* Exercise aim: All lines in the data bearing the string "symbol" should be identified and copied.
====== Task data
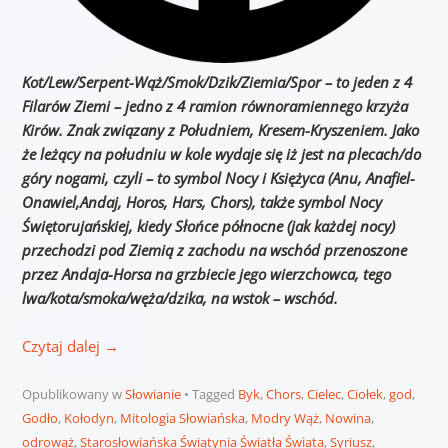
Kot/Lew/Serpent-Wąż/Smok/Dzik/Ziemia/Spor – to jeden z 4
Filarów Ziemi – jedno z 4 ramion równoramiennego krzyża
Kirów. Znak związany z Południem, Kresem-Kryszeniem. Jako
że leżący na południu w kole wydaje się iż jest na plecach/do
góry nogami, czyli – to symbol Nocy i Księżyca (Anu, Anafiel-
Onawiel,Andaj, Horos, Hars, Chors), także symbol Nocy
Świętorujańskiej, kiedy Słońce północne (jak każdej nocy)
przechodzi pod Ziemią z zachodu na wschód przenoszone
przez Andaja-Horsa na grzbiecie jego wierzchowca, tego
lwa/kota/smoka/węża/dzika, na wstok – wschód.
Czytaj dalej
→
Opublikowany w
Słowianie
Tagged
Byk
,
Chors
,
Cielec
,
Ciołek
,
god
,
Godło
,
Kołodyn
,
Mitologia Słowiańska
,
Modry Wąż
,
Nowina
,
odrowąż
,
Starosłowiańska Świątynia Światła Świata
,
Syriusz
,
============
* Solution to this problem:
góry nogami, czyli – to symbol Nocy i Księżyca (Anu, Anafiel-
Onawiel,Andaj, Horos, Hars, Chors), także symbol Nocy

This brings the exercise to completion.